Saved data entries
* * *

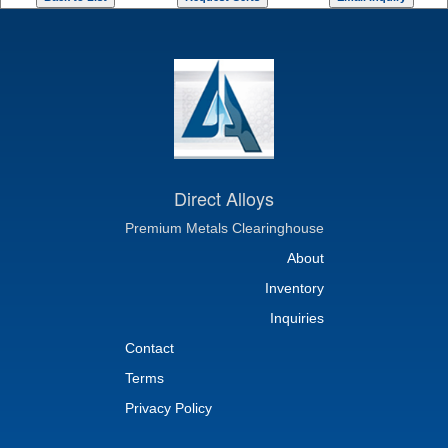
Direct Alloys
Premium Metals Clearinghouse
About
Inventory
Inquiries
Contact
Terms
Privacy Policy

* * *

**Instructions for the task:** Once the pictures are removed, return the entries exactly as they stand.

**Answer:**
Direct Alloys
Premium Metals Clearinghouse
About
Inventory
Inquiries
Contact
Terms
Privacy Policy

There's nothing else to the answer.